Sekilas Info :
Sabtu, 13 Jul 2024
  • Website Resmi Kepolisian Resor Tegal Kota

Sasar Peserta Magang, Satgas Binluh Sosialisasikan Pencegahan Paham Radikalisme

Diterbitkan : - Kategori : Berita

Polres Tegal Kota, Polda Jawa Tengah – Panit Binmas Polsek Tegal Timur Aipda Aziz Fahrudin, SH menggelar sosialisasi kepada peserta siswa magang bahasa Jepang.

Aipda Aziz yang tergabung dalam Satgas Binluh Operasi Bina Waspada Candi 2023, menyampaikan materi tentang peningkatan karakter dalam rangka penanggulangan Bullying, Intoleransi dan Radikalisme, Selasa (30/5/2023) di GOR Wisanggeni Kota Tegal.

Kepada para peserta magang, Satgas Binluh menekankan, peran siswa dalam pencegahan penyebaran paham-paham radikalisme. Karena anak-anak usia sekolah sangat rawan tersusupi paham-paham intoleran atau radikalisme.

Sementara itu, pada kesempatan terpisah Kasihumas Ipda Joko Waluyo mengatakan, kegiatan ini kita gencarkan dalam rangka menanamkan rasa nasionalisme kepada anak-anak muda. Antusias para peserta magang bahasa jepang juga sangat bagus.

“Saat sosialisasi, pertanyaan dari para peserta juga menarik. Bagaimana mencegah radikalisme, bagaimana agar kita tidak tertular, bagaimana membentengi diri,” ujar Kasihumas.

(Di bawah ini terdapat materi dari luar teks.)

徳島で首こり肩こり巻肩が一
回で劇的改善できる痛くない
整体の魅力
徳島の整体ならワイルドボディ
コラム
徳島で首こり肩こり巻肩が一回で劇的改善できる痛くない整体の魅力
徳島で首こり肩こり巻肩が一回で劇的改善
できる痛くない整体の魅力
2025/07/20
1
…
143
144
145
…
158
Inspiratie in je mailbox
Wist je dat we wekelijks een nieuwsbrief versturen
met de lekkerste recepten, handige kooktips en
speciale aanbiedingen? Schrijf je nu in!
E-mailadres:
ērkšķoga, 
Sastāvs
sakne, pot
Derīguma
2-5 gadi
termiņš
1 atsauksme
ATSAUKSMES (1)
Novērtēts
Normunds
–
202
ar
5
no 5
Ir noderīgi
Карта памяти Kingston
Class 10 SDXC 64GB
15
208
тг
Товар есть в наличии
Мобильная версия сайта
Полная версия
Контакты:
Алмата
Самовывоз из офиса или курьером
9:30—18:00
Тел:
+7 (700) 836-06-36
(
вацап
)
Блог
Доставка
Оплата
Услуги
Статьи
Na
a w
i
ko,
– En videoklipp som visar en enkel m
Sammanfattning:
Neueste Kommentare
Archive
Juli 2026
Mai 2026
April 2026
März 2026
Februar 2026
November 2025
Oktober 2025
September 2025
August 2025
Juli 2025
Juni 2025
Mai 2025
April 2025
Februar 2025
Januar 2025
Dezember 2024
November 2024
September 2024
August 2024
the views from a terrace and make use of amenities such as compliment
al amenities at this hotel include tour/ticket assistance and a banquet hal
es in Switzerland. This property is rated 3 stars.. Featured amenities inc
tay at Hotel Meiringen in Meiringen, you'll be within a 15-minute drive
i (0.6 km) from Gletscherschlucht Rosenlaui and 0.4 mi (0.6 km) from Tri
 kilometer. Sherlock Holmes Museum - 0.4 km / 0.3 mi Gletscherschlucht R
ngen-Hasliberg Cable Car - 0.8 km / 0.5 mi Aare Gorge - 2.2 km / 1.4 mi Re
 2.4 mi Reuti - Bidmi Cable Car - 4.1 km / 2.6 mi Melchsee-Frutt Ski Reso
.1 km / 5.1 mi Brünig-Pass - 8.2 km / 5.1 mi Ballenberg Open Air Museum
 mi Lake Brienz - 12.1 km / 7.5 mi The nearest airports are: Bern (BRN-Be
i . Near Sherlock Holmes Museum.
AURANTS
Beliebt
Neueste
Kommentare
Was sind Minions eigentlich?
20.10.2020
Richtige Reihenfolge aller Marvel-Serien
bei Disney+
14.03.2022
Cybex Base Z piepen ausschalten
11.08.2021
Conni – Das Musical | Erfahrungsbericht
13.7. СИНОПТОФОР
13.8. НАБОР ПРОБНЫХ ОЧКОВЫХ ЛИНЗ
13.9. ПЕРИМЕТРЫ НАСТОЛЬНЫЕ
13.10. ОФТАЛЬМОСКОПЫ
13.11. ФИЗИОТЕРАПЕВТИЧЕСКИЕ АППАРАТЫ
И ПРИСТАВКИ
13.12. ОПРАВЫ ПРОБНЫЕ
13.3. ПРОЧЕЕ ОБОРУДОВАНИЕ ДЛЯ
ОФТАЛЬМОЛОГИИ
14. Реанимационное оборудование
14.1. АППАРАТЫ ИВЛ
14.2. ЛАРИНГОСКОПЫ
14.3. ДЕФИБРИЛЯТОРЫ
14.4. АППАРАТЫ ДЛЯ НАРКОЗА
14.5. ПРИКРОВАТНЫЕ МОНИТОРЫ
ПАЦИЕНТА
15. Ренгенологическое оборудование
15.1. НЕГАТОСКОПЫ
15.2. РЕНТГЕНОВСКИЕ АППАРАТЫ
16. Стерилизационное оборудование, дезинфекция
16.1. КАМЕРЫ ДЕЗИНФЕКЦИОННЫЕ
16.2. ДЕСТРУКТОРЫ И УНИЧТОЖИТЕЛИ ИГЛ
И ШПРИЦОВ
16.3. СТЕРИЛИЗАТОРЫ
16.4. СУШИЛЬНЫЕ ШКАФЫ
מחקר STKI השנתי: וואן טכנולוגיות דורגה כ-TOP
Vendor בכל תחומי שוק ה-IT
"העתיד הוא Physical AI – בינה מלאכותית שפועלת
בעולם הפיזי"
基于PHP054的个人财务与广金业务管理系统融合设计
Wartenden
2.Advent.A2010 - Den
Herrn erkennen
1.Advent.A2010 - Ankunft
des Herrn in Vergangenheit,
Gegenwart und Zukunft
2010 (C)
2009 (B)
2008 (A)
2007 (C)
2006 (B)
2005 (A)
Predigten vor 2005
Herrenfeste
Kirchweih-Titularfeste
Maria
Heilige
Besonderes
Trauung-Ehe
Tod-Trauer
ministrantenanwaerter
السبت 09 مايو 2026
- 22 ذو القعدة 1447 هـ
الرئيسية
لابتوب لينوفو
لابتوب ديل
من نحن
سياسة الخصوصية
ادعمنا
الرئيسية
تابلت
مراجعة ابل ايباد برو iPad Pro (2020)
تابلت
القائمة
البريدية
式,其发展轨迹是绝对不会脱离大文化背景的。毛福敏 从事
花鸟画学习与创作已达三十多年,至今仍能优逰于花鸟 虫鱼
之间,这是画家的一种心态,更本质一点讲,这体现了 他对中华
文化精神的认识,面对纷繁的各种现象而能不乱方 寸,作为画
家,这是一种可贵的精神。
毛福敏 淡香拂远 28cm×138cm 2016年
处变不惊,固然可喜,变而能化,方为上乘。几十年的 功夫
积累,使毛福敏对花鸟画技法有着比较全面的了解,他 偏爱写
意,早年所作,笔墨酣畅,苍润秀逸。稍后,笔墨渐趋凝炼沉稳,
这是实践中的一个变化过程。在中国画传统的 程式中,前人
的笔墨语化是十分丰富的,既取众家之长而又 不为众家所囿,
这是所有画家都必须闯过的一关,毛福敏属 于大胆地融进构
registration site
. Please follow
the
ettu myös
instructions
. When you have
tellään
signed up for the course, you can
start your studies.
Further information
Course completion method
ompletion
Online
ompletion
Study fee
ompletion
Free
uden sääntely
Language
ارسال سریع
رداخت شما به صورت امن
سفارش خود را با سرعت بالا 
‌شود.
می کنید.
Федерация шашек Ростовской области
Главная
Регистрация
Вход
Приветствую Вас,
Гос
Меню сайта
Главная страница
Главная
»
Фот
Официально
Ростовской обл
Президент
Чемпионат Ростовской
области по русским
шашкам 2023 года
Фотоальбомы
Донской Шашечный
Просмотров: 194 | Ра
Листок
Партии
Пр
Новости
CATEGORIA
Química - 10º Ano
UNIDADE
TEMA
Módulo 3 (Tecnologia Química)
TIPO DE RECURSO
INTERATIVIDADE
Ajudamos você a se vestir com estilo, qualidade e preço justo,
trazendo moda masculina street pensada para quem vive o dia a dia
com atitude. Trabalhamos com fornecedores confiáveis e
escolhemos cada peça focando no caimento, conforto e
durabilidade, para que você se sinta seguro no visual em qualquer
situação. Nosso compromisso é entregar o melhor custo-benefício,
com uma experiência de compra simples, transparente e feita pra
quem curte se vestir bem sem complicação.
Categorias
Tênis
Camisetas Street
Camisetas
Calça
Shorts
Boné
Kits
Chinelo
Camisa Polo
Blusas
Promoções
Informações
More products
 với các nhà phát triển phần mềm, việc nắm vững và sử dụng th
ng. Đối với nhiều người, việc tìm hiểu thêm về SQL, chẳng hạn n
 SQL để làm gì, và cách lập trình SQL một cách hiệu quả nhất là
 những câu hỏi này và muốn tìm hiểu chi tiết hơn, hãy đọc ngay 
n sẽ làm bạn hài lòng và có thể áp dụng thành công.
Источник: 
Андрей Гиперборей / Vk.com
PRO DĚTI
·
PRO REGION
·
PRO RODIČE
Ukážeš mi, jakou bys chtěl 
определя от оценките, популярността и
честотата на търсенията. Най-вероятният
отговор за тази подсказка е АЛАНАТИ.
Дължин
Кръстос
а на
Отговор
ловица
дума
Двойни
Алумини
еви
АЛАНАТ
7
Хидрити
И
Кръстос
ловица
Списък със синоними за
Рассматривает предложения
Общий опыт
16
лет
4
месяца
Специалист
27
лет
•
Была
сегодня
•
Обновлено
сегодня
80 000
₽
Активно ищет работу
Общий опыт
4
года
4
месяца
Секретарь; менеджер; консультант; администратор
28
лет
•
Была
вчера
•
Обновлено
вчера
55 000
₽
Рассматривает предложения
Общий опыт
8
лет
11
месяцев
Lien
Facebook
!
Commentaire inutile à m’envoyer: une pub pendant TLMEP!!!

Menurutnya, tindakan pencegahan penyebaran paham radikalisme bagi siswa sekolah ataupun peserta magang itu sangat tepat. Baik dengan cara memberikan materi pembelajaran, maupun dengan praktik langsung tentang toleransi.

Perlu kita ketahui, saat ini jajaran Kepolisian sedang menggelar Operasi Bina Waspada. Yang bertujuan untuk melakukan kegiatan penyuluhan terkait pencegahan penyebaran paham radikalisme.

“Semoga giat sosialisasi ini dapat menjadi proses pembelajaran. Untuk membuat karakter mereka menjadi lebih baik,” harap Kasihumas.

Selain menyampaikan pencegahan paham radikalisme, Satgas Binluh juga menyampaikan pentingnya menghilangkan kasus bullying. Yang kerap terjadi pada lingkungan sekolah atau lembaga pendidikan.

Satgas Binluh menegaskan, peserta magang harus belajar lebih mendalam lagi. Tentang rasa saling mengasihi dan saling menghormati antar satu peserta dengan lainnya.

“Harapannya, lembaga pendidikan dapat menjadi tempat menempuh pendidikan. Juga sekaligus menjadi tempat bernaung para peserta didik dengan menciptakan lingkungan yang menyenangkan,” pungkas Kasihumas.